During the interview, Cena said, “I developed a special maneuver in the WWE called the You Can’t See Me. In which, I put my hand in front of my face and say ‘You can’t see me.’ And the reason I did this is that while we were making the album to which my theme music is on, my younger brother, Sean, was always our litmus test. He liked the same music and he would never go to the studio with us.”
He continued, “He heard ‘My Time Is Now’ and just did this dance that Tony Yayo did in one of the G-Unit videos. It was like, he put his hand over his head and just kind of bobbed his head like that. And I was like, ‘Man, what are you doing? That looked just ridiculous.’ He said, ‘No, no, it’s Tony Yayo, he’s doing this thing.’ And I’m like, ‘I’ll do it on TV,’ and he’s like, ‘I dare you to do it on TV.’”
I love Tony Yayo, and I’m glad that Cena gave credit to an underrated MC like Tony. But I’m sorry to break the news, but he’s not the one who created the gesture.

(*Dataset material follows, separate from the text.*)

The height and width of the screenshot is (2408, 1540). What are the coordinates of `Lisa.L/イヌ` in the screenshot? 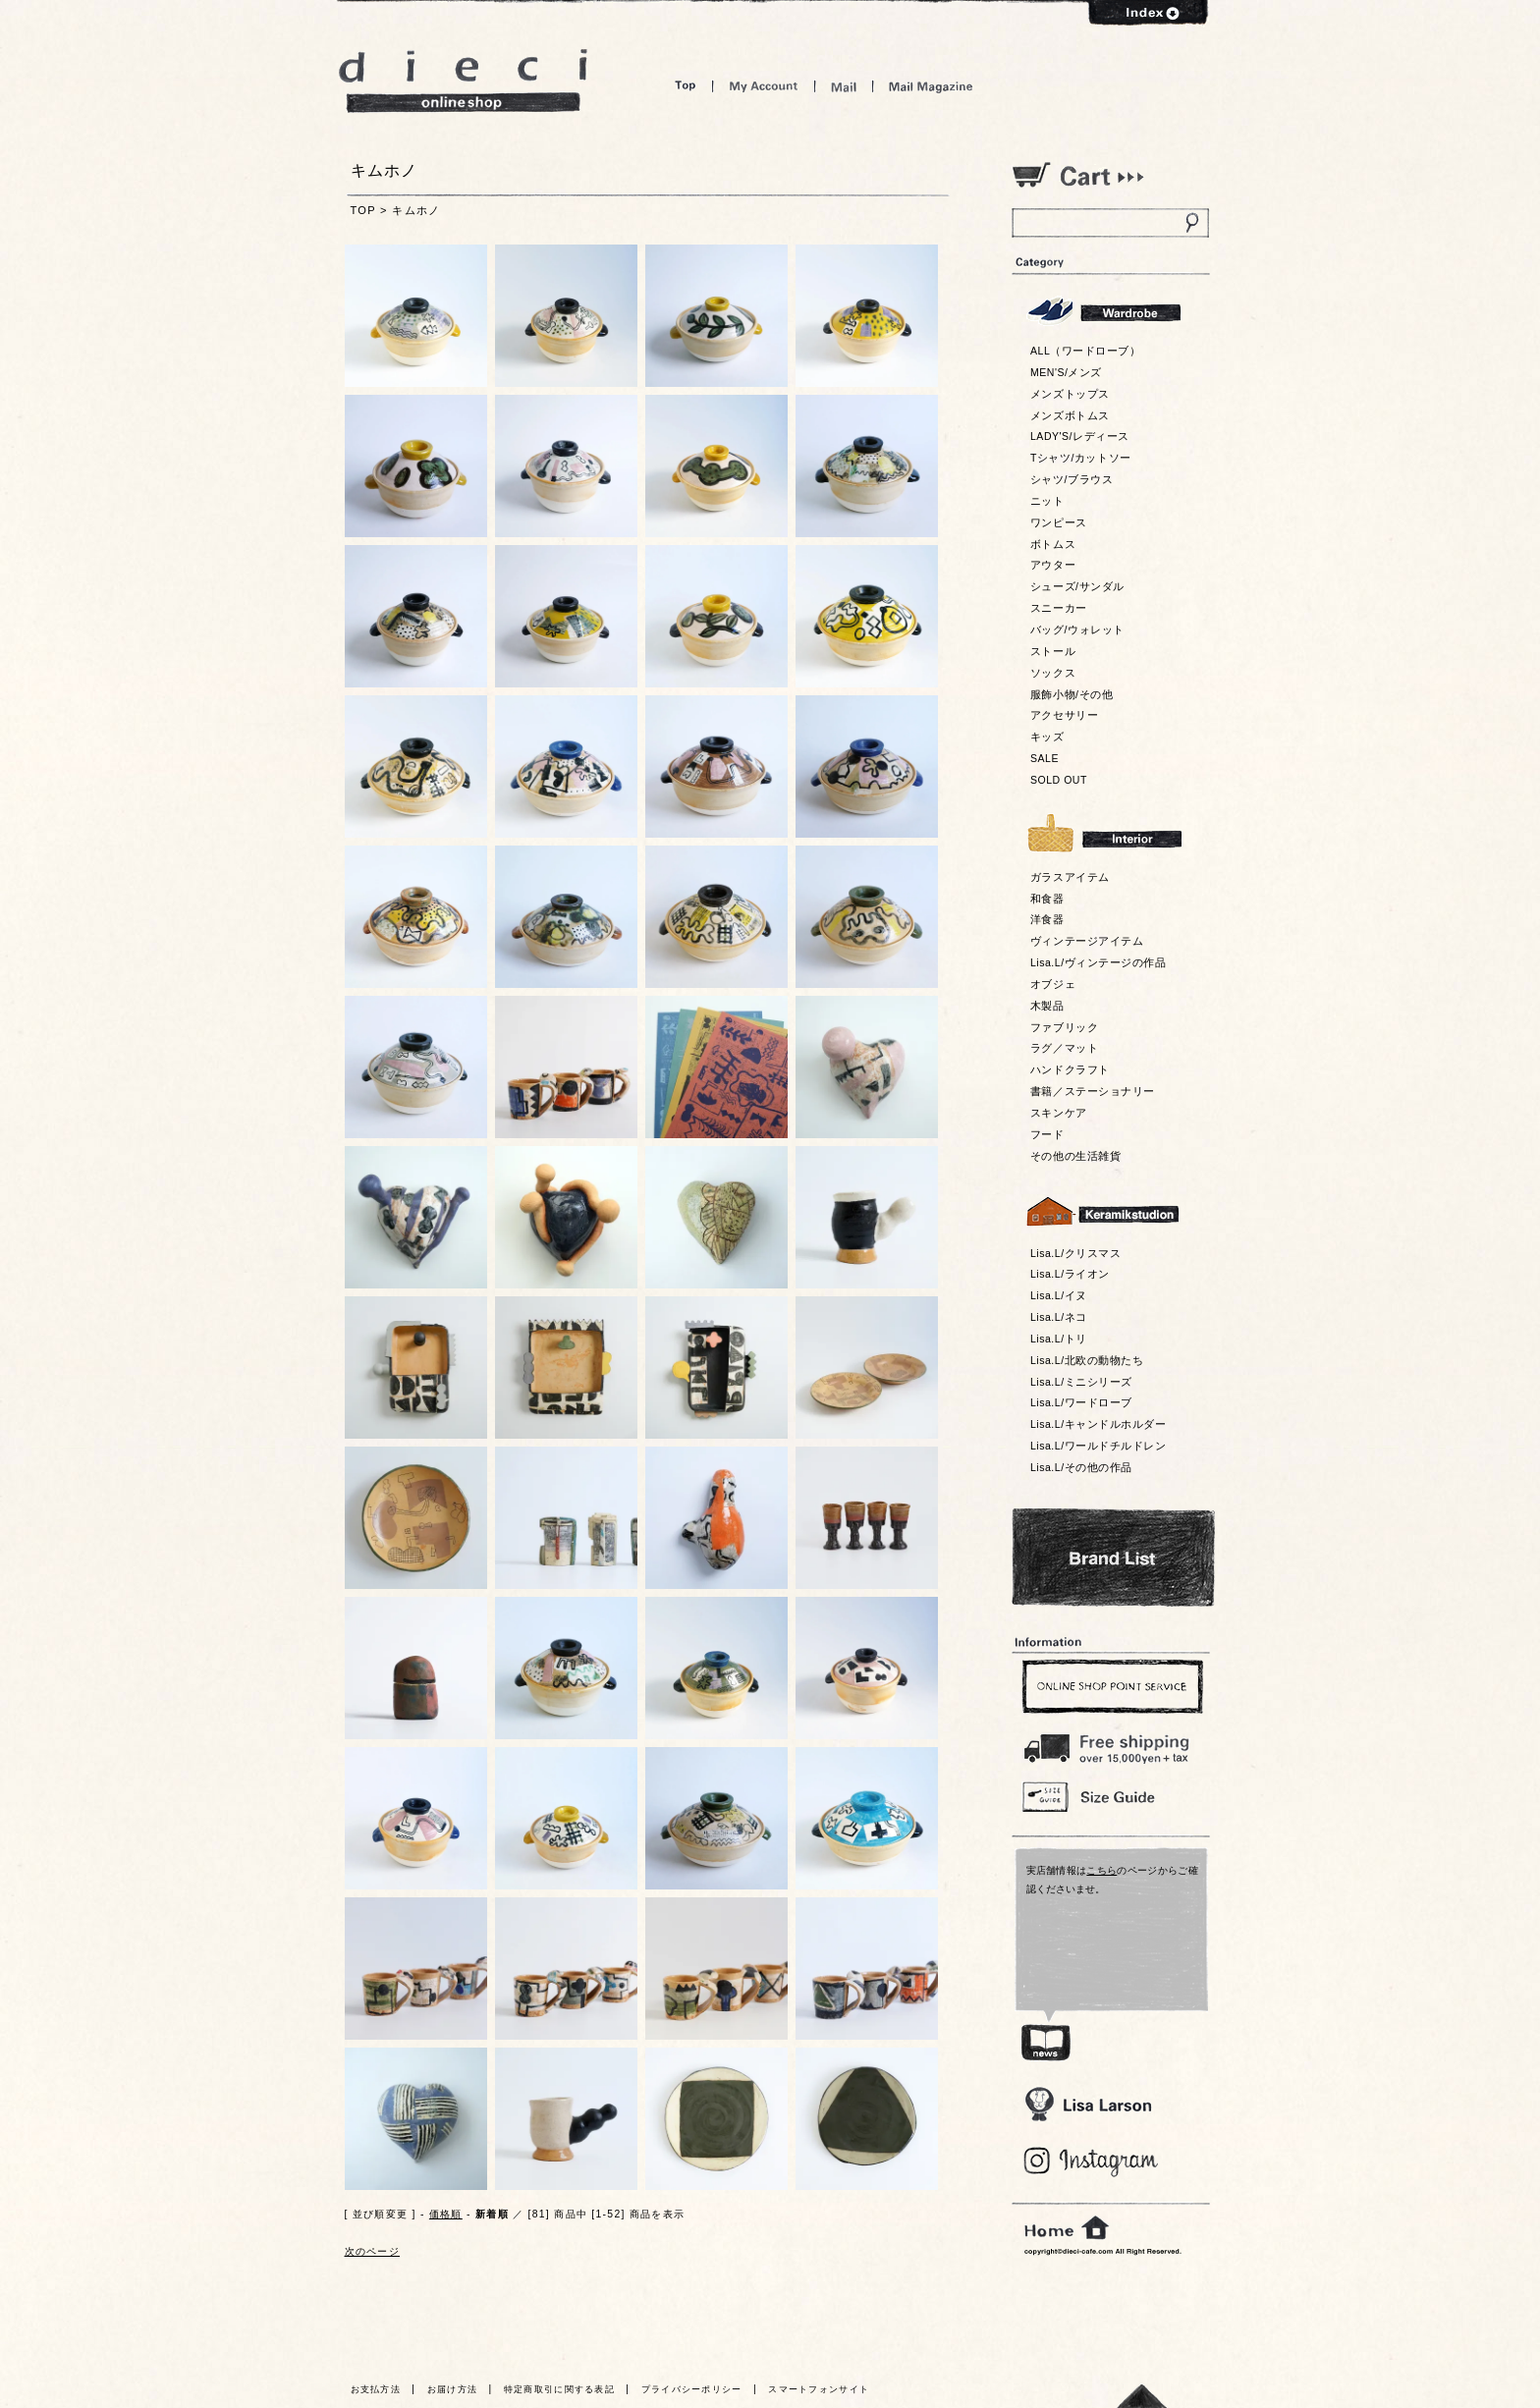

Years before Yayo was waving his hands with G-Unit, hip-hop legend Flavor Flav was doing it in music videos for Public Enemy, most noticeably in the visuals for, “Night of the Living Baseheads.”
Although he was doing the gesture with two hands instead of one, the act is still the same. So before everyone is so quick to give Cena all the praise for popularizing such a fun celebration, make sure you give props to Flavor Flav and Yayo for pioneering the dance.